THE Electricity Company of Ghana (ECG) has joined the Volta River Authority (VRA) in its latest demand for payment of higher tariffs by the Ghanaian consumer.
It said the demand for higher cost of electric power had become necessary, since the government was not in a position to provide adequately for the company to replace its obsolete equipment.
Top officials of the company told the Daily Graphic in Accra yesterday that a proposal was sent to the Public Utilities Regulatory Commission (PURC) in October 2009, adding that that was in fulfilment of a 60-day notice it was supposed to give to the regulatory authority to enable it to make an input and give approval.
Without giving in percentage terms how much the ECG would want to charge, the Managing Director (MD), Mr Cephas Gakpo, said the company could only do that after an approval had been given by the PURC.
He explained that as things stood now, the company would need the support of the public to understand the need for them to make some sacrifices to ensure that the system for transmitting power to various areas was saved from total collapse.
He drew the attention of the public to the fact that “supply reliability has become compromised”, adding that the problems could be seen through frequent outages, interruptions, as well as low voltage in many parts of the country.
For its part, the VRA, on February 4, 2010, said the 2007 tariffs were out of date, since inflation had gone up and the cedi had also depreciated against the dollar over the years.
Adding his voice to the demand by the VRA, Mr Gakpo said the ECG was facing difficult times due to the continuous rise in crude oil prices, as well as the depreciation of the cedi against the dollar, adding that the situation had made the little gain the company made when tariffs were increased in 2007 irrelevant.
He, therefore, called on the public to support the management of the ECG to raise enough revenue.

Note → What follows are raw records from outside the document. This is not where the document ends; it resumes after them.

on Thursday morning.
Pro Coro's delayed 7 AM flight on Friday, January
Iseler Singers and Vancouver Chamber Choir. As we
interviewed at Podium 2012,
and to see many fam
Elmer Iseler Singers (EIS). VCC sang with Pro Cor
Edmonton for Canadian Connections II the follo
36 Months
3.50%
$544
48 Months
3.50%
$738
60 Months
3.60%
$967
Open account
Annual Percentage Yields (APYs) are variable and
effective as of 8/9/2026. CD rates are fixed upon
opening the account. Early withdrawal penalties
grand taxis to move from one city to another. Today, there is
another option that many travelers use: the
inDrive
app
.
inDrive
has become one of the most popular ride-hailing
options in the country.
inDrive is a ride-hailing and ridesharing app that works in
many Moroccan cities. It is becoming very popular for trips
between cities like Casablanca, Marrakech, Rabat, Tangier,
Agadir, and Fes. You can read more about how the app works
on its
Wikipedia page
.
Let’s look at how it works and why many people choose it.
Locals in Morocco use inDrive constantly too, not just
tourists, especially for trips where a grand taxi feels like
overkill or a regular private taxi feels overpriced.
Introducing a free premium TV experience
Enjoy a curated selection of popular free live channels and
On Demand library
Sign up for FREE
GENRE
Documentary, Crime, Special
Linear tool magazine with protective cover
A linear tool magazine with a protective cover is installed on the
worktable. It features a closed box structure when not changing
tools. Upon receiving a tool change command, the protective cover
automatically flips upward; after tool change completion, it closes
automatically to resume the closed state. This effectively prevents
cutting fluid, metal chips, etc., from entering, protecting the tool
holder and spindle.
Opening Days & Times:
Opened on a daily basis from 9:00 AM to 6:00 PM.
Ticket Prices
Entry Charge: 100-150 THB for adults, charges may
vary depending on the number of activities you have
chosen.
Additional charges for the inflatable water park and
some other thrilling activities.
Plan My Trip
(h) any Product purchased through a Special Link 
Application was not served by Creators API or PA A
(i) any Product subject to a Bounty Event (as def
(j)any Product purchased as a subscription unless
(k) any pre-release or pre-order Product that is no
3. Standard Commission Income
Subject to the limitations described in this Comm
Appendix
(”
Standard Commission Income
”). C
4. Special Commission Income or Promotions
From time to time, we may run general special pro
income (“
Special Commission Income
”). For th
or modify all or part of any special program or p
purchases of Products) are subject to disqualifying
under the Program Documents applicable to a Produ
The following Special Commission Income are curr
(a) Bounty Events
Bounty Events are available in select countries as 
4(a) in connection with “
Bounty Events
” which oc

Throwing more light on the issue, the MD noted that the same amount of money which was used to purchase 13 units of power in 2007 could currently be used for only eight units, adding that the company lost GH¢10 million in 2009 through under recovery.
He also pointed out that a lot of the equipment being used by the company to transmit power was too old and needed to be replaced, explaining that the situation had deteriorated to the extent that equipment which needed to be used as reserve to support others when there was a fault was all being used at the same time.
Mr Gakpo said there was also the need for the expansion of ECG’s operations, considering the fact that its consumer rate was growing at seven per cent per year, adding that the capacity of the equipment should double within the next 10 years, else it would fail to serve the people.
He said in addition to the low tariffs, other challenges the company was facing were the failure of some two million consumers to pay their bills, illegal connections and power by-pass which accounted for about 13 per cent of power sold out, in addition to 12 per cent loss through what he termed “technical losses”.
The MD said the ECG had put in place measures to collect all its debts but he was quick to add that even if all its debtors paid their debt, the amount would not be enough to solve the existing financial problem.